Television shows I will never watch include:  East Enders; Britain’s Got Talent;  The X Factor;  Inspector Morse or any of its spinoffs; Poirot;  Murder She Wrote;  Midsomer Murders; The Wire ; and 24.

I have to admit that I did waste some time on Downton Abbey, Homeland and Lost, but realised pretty quickly they were crap.  I can’t deny that I have watched some pretty poor TV and films, but stories must have an end, and shouldn’t just ramble on until the ratings finally drop.

I never want to do a bungee jump. It isn’t the throwing oneself off a height that bothers me, it’s the way the jumper gets yanked up again. That looks simply horrible, although I suppose it’s better than not  being yanked back up.

I have never eaten eels or tripe. I once read a recipe for preparing eels and decided then and there that I couldn’t eat them. I wasn’t eager even before that – their repulsive dog- type faces put me off. Tripe was the one food rejected by our dog. As he would eat maggoty fish heads at the sea side with every sign of enjoyment, refusing tripe was a pretty powerful statement.

I’m quite content never to see Australia. There are so many places I really want to see that don’t involve days on a plane.

I have never had a manicure, pedicure, facial, bikini wax or “pampering day”. I have never had my hair or face “done” for a wedding, although three of my children have got married. I’m genuinely proud of that.

I’ve never had the slightest interest in motor racing or golf, and I know I haven’t missed anything. Even swimming galas aren’t as tedious as those as spectator sports.

There’s also some things which I feel I’ve tried hard enough at, and now I’m old enough to give up on.  Such as dance. I have tried, really I have. I’ve seen the Bolshoi, and the Mariinsky, and Fonteyn and Nureyev dance together at the Royal Ballet, and it’s no good. I can admire the athleticism, but it leaves me completely cold. And if you didn’t already know the story, you’d never, never, work it out from the dance.  As for modern dance - it is just laughable, to me.
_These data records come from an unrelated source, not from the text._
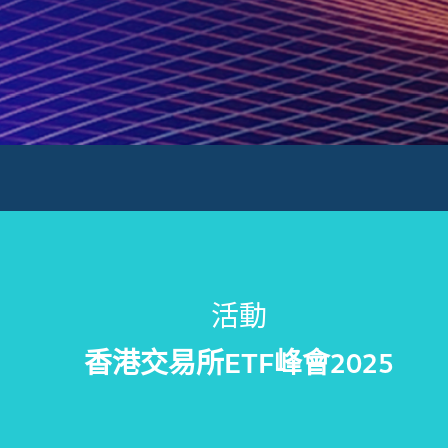
活動
香港交易所ETF峰會
2025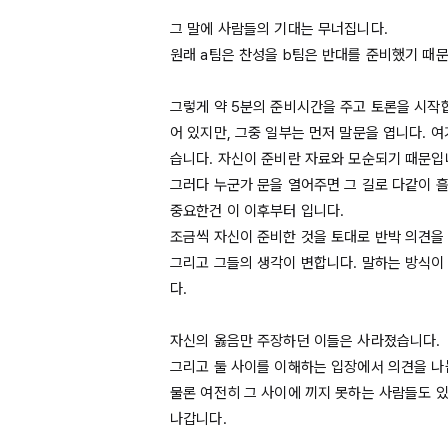
그 말에 사람들의 기대는 무너집니다.

원래 
a팀은
 찬성을 
b팀은
 반대를 준비했기 때문
그렇게 약 
5분의
 준비시간을 주고 토론을 시작
어 있지만, 그중 일부는 먼저 말문을 엽니다. 
습니다. 자신이 준비란 자료와 모순되기 때문입니
그러다 누군가 문을 열어주면 그 길로 다같이 흘
중요한건 이 이후부터 입니다.

조금씩 자신이 준비한 것을 토대로 반박 의견을 
그리고 그들의 생각이 변합니다. 말하는 방식이
다.

자신의 옳음만 주장하던 이들은 사라졌습니다.

그리고 둘 사이를 이해하는 입장에서 의견을 나눕
물론 여전히 그 사이에 끼지 못하는 사람들도 있
나갑니다.
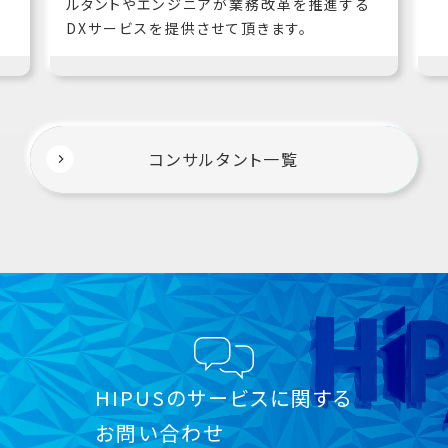
ルタントやエンジニアが業務改革を推進する
DXサービスを提供させて頂きます。
コンサルタント一覧
HIPUSのサービスに関する
お問い合わせ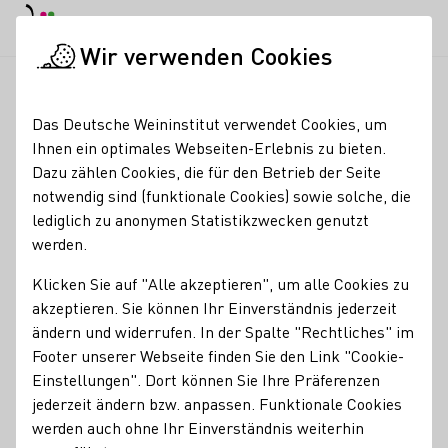
EN
Tagesmodus
Nachtmodus
Haup
Haup
Wir verwenden Cookies
News & Medien
Meldungen
Genussportal Gourmetwelten k
Startseite
Das Deutsche Weininstitut verwendet Cookies, um
Genussportal
Ihnen ein optimales Webseiten-Erlebnis zu bieten.
Dazu zählen Cookies, die für den Betrieb der Seite
Gourmetwelten kürt
notwendig sind (funktionale Cookies) sowie solche, die
Top30 Jungwinzer/innen
lediglich zu anonymen Statistikzwecken genutzt
werden.
27.03.23
Klicken Sie auf "Alle akzeptieren", um alle Cookies zu
Doppelsieg für Victoria Lergenmüller beim 2.
akzeptieren. Sie können Ihr Einverständnis jederzeit
Jungwinzer/innen-CUP der Gourmetwelten: Die 32-Jährige
ändern und widerrufen. In der Spalte "Rechtliches" im
ist Jungwinzerin des Jahres 2023 und holte mit dem
Footer unserer Webseite finden Sie den Link "Cookie-
Weingut Sankt Annaberg auch die Kollektion des Jahres -
Einstellungen". Dort können Sie Ihre Präferenzen
Maximilian Stigler ist die Entdeckung des Jahres - Die
jederzeit ändern bzw. anpassen. Funktionale Cookies
Revoluzzer-Weine kommen von The Next Generation und
werden auch ohne Ihr Einverständnis weiterhin
vom Jesuitenhof.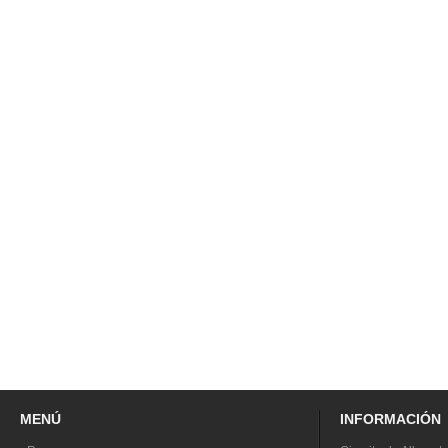
MENÚ
INFORMACIÓN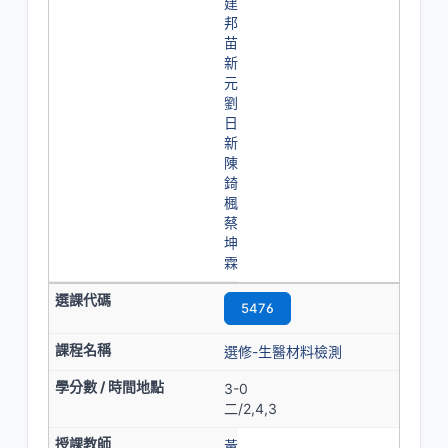
建
邦
苗
新
元
劉
日
新
陳
錡
楓
蔡
坤
霖
5476
選修-生醫材料檢測
3-0
二/2,4,3
黃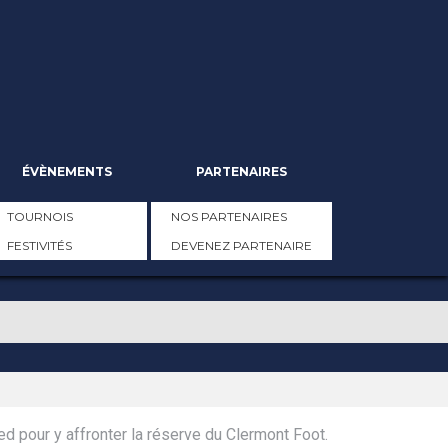
ÉVÈNEMENTS
PARTENAIRES
TOURNOIS
NOS PARTENAIRES
FESTIVITÉS
DEVENEZ PARTENAIRE
d pour y affronter la réserve du Clermont Foot.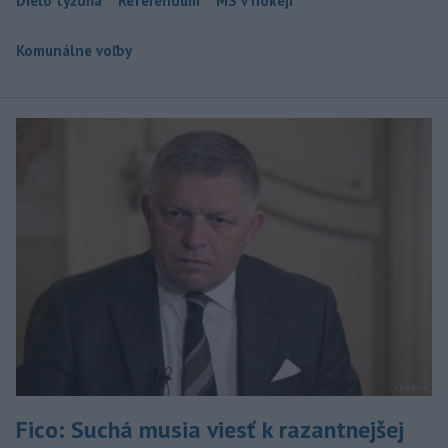
Dielo týždňa
Referendum
MS v hokeji
Komunálne voľby
Fico: Suchá musia viesť k razantnejšej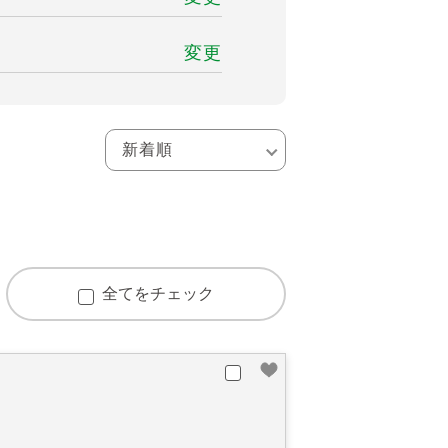
変更
全てをチェック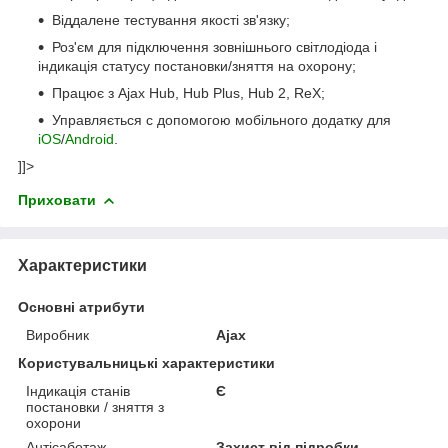
Віддалене тестування якості зв'язку;
Роз'єм для підключення зовнішнього світлодіода і
індикація статусу постановки/зняття на охорону;
Працює з Ajax Hub, Hub Plus, Hub 2, ReX;
Управляється c допомогою мобільного додатку для
iOS
/
Android
.
]]>
Приховати
Характеристики
Основні атрибути
Виробник
Ajax
Користувальницькі характеристики
Індикація станів
Є
постановки / зняття з
охорони
Антісаботаж
Захист від підробки,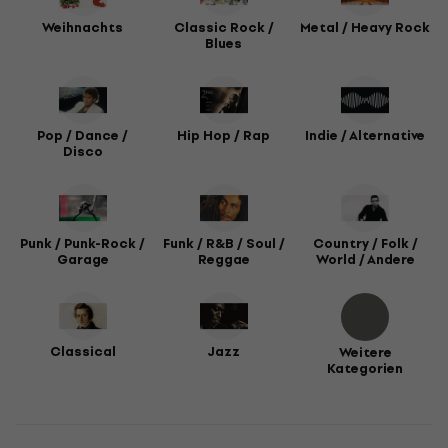
Weihnachts
Classic Rock /
Metal / Heavy Rock
Blues
Pop / Dance /
Hip Hop / Rap
Indie / Alternative
Disco
Punk / Punk-Rock /
Funk / R&B / Soul /
Country / Folk /
Garage
Reggae
World / Andere
Classical
Jazz
Weitere
Kategorien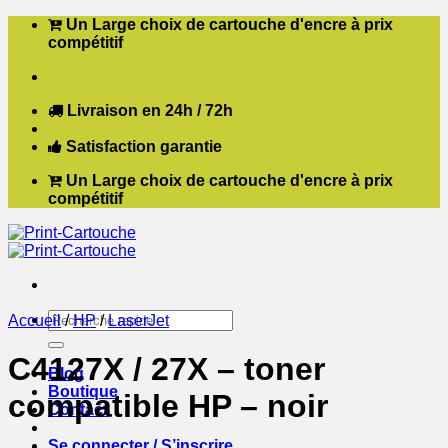
Passer
Un Large choix de cartouche d'encre à prix
au
compétitif
contenu
Livraison en 24h / 72h
Satisfaction garantie
Un Large choix de cartouche d'encre à prix
compétitif
Recherche
Accueil
/
HP
/
LaserJet
pour :
C4127X / 27X – toner
Blog
Boutique
compatible HP – noir
Contact
Se connecter / S’inscrire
I’ve also given up on modern art, except for sculpture. I don’t know why that’s the exception, but I can often get something from it, whereas most modern painting, and all installations and videos, leave me wondering what on earth is the point of them. And then the artist writes a long explanation of what s/he intends to convey, which I don’t think should be necessary, and when you read the explanation you think, well, is that all


It’s quite reassuring to list the things I’m happy never to do – it leaves more time for the things I still want to do!